Every pipeline returns a PipelineResult with execution metadata:

# Success
result.success          # True
result.data             # MappingProxyType — accumulated context, read-only
result.meta.pipeline    # "checkout"
result.meta.args        # MappingProxyType — original args snapshot
result.meta.steps_executed  # ("validate_order", "charge_payment", "send_confirmation")
result.meta.steps_skipped   # ()

# Failure
result.success          # False
result.errors           # tuple of exceptions
result.failed_step      # "charge_payment"
result.rollback         # RollbackReport(completed=..., failed=...)
result.meta             # same execution metadata

Middleware

Middleware wraps the full step lifecycle including schema validation:

import time
from runsheet import StepMiddleware


async def timing(step_info, next_fn, ctx):
    start = time.perf_counter()
    result = await next_fn(ctx)
    elapsed = time.perf_counter() - start
    print(f"{step_info.name}: {elapsed:.3f}s")
    return result


async def logging_mw(step_info, next_fn, ctx):
    print(f"-> {step_info.name}")
    result = await next_fn(ctx)
    print(f"<- {step_info.name}")
    return result


pipeline = Pipeline(
    name="checkout",
    steps=[validate_order, charge_payment, send_confirmation],
    middleware=[logging_mw, timing],
)

Error hierarchy

All library errors are RunsheetError subclasses with a code discriminator. Application exceptions pass through as-is.

from runsheet import RunsheetError, TimeoutError, RetryExhaustedError

if not result.success:
    for error in result.errors:
        if isinstance(error, TimeoutError):
            print(f"Timed out after {error.timeout_seconds}s")
        elif isinstance(error, RetryExhaustedError):
            print(f"Failed after {error.attempts} attempts")
        elif isinstance(error, RunsheetError):
            print(f"Library error: {error.code}")
        else:
            print(f"Application error: {error}")

Strict mode

Detect provides key collisions at build time:

pipeline = Pipeline(
    name="checkout",
    steps=[step_a, step_b],  # raises StrictOverlapError if both provide "charge_id"
    strict=True,
)

API reference

@step(requires, provides, name, retry, timeout)

Decorator to create a pipeline step. Returns a Step object with a .rollback sub-decorator.

Option Type Description
requires type[BaseModel] Optional Pydantic model for required context keys
provides type[BaseModel] Optional Pydantic model for provided context keys
name str Step name (defaults to function name)
retry RetryPolicy Optional retry policy for transient failures
timeout float Optional max duration in seconds

Pipeline(name, steps, args_schema, middleware, strict)

Construct a pipeline from a list of steps.

Option Type Description
name str Pipeline name
steps list[PipelineStep] Steps to execute in order
args_schema type[BaseModel] Optional Pydantic model for pipeline input validation
middleware list[StepMiddleware] Optional middleware
strict bool Optional — raises at build time if two steps provide the same key

when(predicate, step)

Conditional execution.
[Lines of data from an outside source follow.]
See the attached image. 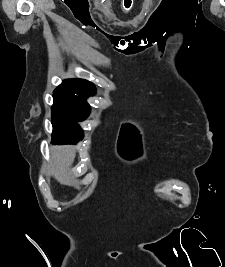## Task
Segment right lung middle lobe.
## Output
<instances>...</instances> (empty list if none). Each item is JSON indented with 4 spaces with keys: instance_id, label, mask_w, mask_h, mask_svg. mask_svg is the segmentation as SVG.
Wrapping results in <instances>:
<instances>
[{
    "instance_id": "1",
    "label": "right lung middle lobe",
    "mask_w": 225,
    "mask_h": 267,
    "mask_svg": "<svg viewBox=\"0 0 225 267\" xmlns=\"http://www.w3.org/2000/svg\"><path fill=\"white\" fill-rule=\"evenodd\" d=\"M52 106L53 143H76L83 138L78 121L86 119L90 106L83 95L58 87L53 93Z\"/></svg>"
}]
</instances>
The step only runs when the predicate returns True.

parallel(*steps)

Run steps concurrently and merge outputs. On partial failure, succeeded inner steps are rolled back.

choice(*branches)

Execute the first branch whose predicate returns True. Each branch is a (predicate, step) tuple. A bare step as the last argument serves as a default.
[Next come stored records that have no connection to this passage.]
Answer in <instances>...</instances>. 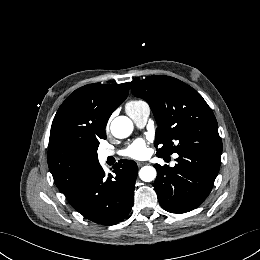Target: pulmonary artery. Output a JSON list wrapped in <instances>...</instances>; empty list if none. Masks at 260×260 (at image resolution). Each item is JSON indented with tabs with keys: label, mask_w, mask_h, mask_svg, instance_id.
I'll use <instances>...</instances> for the list:
<instances>
[{
	"label": "pulmonary artery",
	"mask_w": 260,
	"mask_h": 260,
	"mask_svg": "<svg viewBox=\"0 0 260 260\" xmlns=\"http://www.w3.org/2000/svg\"><path fill=\"white\" fill-rule=\"evenodd\" d=\"M126 112L130 116V118L133 120V122L136 124L137 127L142 128L147 123V120L150 115V108L149 106L144 103L139 106H126ZM101 158L105 159L109 156H112L115 154L113 150L109 149H103L99 152Z\"/></svg>",
	"instance_id": "obj_1"
}]
</instances>
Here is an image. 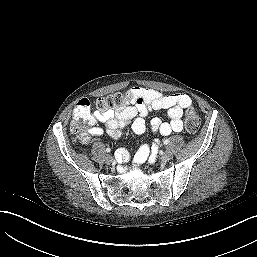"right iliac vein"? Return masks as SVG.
<instances>
[{
	"instance_id": "63e3f726",
	"label": "right iliac vein",
	"mask_w": 257,
	"mask_h": 257,
	"mask_svg": "<svg viewBox=\"0 0 257 257\" xmlns=\"http://www.w3.org/2000/svg\"><path fill=\"white\" fill-rule=\"evenodd\" d=\"M105 162L107 164H111L113 162V157L111 155H106L105 156Z\"/></svg>"
}]
</instances>
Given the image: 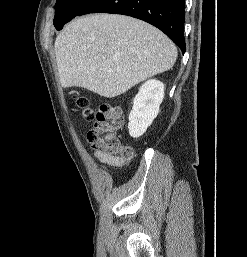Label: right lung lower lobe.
Instances as JSON below:
<instances>
[{
	"label": "right lung lower lobe",
	"mask_w": 247,
	"mask_h": 257,
	"mask_svg": "<svg viewBox=\"0 0 247 257\" xmlns=\"http://www.w3.org/2000/svg\"><path fill=\"white\" fill-rule=\"evenodd\" d=\"M184 5L185 0H92L77 16L112 13L141 19L163 31L184 54Z\"/></svg>",
	"instance_id": "obj_1"
}]
</instances>
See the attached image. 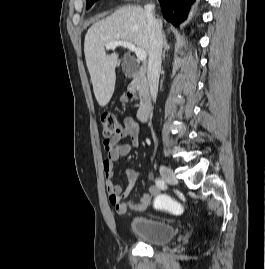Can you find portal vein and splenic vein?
I'll list each match as a JSON object with an SVG mask.
<instances>
[{"mask_svg": "<svg viewBox=\"0 0 265 269\" xmlns=\"http://www.w3.org/2000/svg\"><path fill=\"white\" fill-rule=\"evenodd\" d=\"M117 46H123L127 49H129L130 51L134 52L136 57L138 58V60L140 61H145L146 60V52L139 48L136 47L135 44H133L132 42L129 41H123V40H119V41H113L109 44L106 45V49L110 50V49H115Z\"/></svg>", "mask_w": 265, "mask_h": 269, "instance_id": "18ae733b", "label": "portal vein and splenic vein"}]
</instances>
map_step(key, collection_fn, mapper)

Iterate over a collection. Mapper receives (item, ctx). Accepts a function or a Step (items spread into context). Step form supports rollback on partial failure.

filter_step(key, collection_fn, predicate)

Filter a collection. Predicate receives (item, ctx). Keeps items where predicate returns True. Concurrent. No rollback.

flat_map(key, collection_fn, mapper)

Map each item to a list, then flatten one level. Mapper receives (item, ctx). Concurrent. No rollback.

StepMiddleware

async def my_middleware(step_info: StepInfo, next_fn, ctx: dict) -> dict:
    result = await next_fn(ctx)
    return result

Origins

runsheet draws from sunny/actor (Ruby) for the service-object pattern with declared I/O, sequential composition, and rollback, and @fieldguide/pipeline (TypeScript) for the typed context flow and middleware design. The TypeScript original is runsheet-js.

LLM-friendly docs

See llms.txt for a complete API reference designed for LLM consumption.